### YOUR GOAL
Which lines below hold the word "organizacjami"? Copy all of them.

### SUPPLIED DATA

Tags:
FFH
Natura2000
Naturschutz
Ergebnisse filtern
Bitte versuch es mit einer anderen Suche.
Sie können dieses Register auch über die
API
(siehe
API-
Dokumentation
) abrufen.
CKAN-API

==

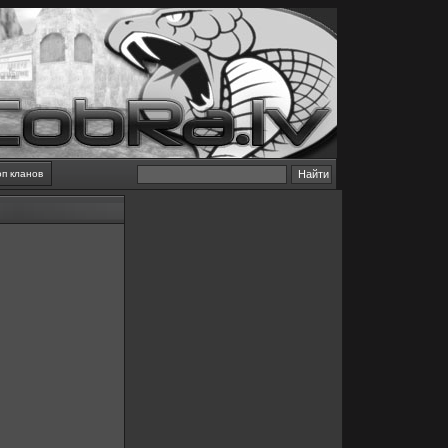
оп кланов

---

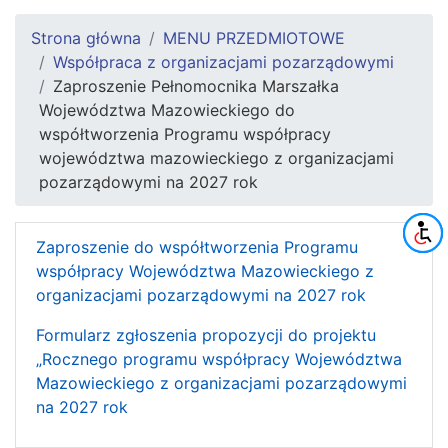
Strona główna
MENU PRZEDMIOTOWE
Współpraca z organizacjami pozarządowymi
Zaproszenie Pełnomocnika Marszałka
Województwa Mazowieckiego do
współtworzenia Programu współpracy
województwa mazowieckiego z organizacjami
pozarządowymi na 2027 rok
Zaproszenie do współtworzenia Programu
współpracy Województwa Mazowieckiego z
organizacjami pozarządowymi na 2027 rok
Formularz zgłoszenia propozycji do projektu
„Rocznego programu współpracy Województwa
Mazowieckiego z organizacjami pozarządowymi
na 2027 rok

### THE ANSWER
Współpraca z organizacjami pozarządowymi
województwa mazowieckiego z organizacjami
organizacjami pozarządowymi na 2027 rok
Mazowieckiego z organizacjami pozarządowymi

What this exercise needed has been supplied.